In the present study, most of the mutations occurred in the ORF1a and ORF2 regions, with the JS01 strain especially showing high amino acid variations in ORF1a at loci 357–400 (Supplementary Tables 2–4 and Figure 4). ORF1a not only encodes nonstructural proteins but also plays a crucial role in virus replication, regulation, and immunity (Patel et al., 2017). The abundant mutations were presumed to influence virus pathogenicity. Accordingly, the continuous mutations in the ORF1a gene of the JS01 strain suggested the changes in the virus pathogenicity.
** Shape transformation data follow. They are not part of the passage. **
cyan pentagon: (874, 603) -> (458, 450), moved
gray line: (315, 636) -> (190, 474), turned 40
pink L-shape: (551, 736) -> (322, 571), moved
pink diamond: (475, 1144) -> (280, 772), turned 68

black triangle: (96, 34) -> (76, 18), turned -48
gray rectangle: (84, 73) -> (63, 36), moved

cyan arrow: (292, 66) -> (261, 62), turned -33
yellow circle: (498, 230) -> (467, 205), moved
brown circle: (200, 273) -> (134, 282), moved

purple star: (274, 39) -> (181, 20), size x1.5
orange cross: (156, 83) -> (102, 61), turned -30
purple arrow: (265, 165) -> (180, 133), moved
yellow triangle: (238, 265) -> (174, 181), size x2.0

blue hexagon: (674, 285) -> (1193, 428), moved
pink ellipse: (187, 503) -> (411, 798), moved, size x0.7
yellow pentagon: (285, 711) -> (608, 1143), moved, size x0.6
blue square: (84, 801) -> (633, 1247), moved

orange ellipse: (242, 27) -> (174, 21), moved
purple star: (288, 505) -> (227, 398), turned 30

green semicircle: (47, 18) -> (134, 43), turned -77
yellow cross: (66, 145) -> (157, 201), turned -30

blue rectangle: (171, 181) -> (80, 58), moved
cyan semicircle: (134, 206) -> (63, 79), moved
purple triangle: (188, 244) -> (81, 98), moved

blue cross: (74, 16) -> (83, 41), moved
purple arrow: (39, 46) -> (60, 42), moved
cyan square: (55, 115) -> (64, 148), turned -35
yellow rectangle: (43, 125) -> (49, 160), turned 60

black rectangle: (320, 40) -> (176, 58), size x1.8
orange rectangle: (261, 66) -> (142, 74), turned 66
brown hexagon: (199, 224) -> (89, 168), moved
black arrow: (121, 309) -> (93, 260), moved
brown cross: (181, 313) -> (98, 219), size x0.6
In addition, fewer amino acid mutations were observed generated in the ORF1b protein which seemed to occur in a highly conserved region; ORF1b exhibited a stable structure, indicating that it was an essential factor in virus replication (Liao et al., 2015). The ORF2 protein of astrovirus mainly determined the cell tropism, and stimulated the host cell to respond and participate in virus particle assembly, nucleic acid packaging, and virus particle maturation (Ren et al., 2020). In addition, ORF2 harbored a large number of amino acid mutations; among the 14 isolated strains, loci 446 and 540 showed an especially high frequency of mutations. Additionally, as shown by Table 1, we founded that loci 446 and 540 were located in the center of the antigen epitope. Virus evolution under antibody pressure may cause these mutations. The following loci were predicted using SVMTriP: 1) 134–153; 2) 208–227; 3) 311–330; 4) 354–373; 5) 441–460; and 6) 535–542. These results provide important data to develop vaccines against GoAstV.

This research reports the recent characteristics and antigenic mutations of GoAstV, enriching the understanding of this virus and providing a foundation for its effective prevention and control as well as for the manufacture of relevant vaccines.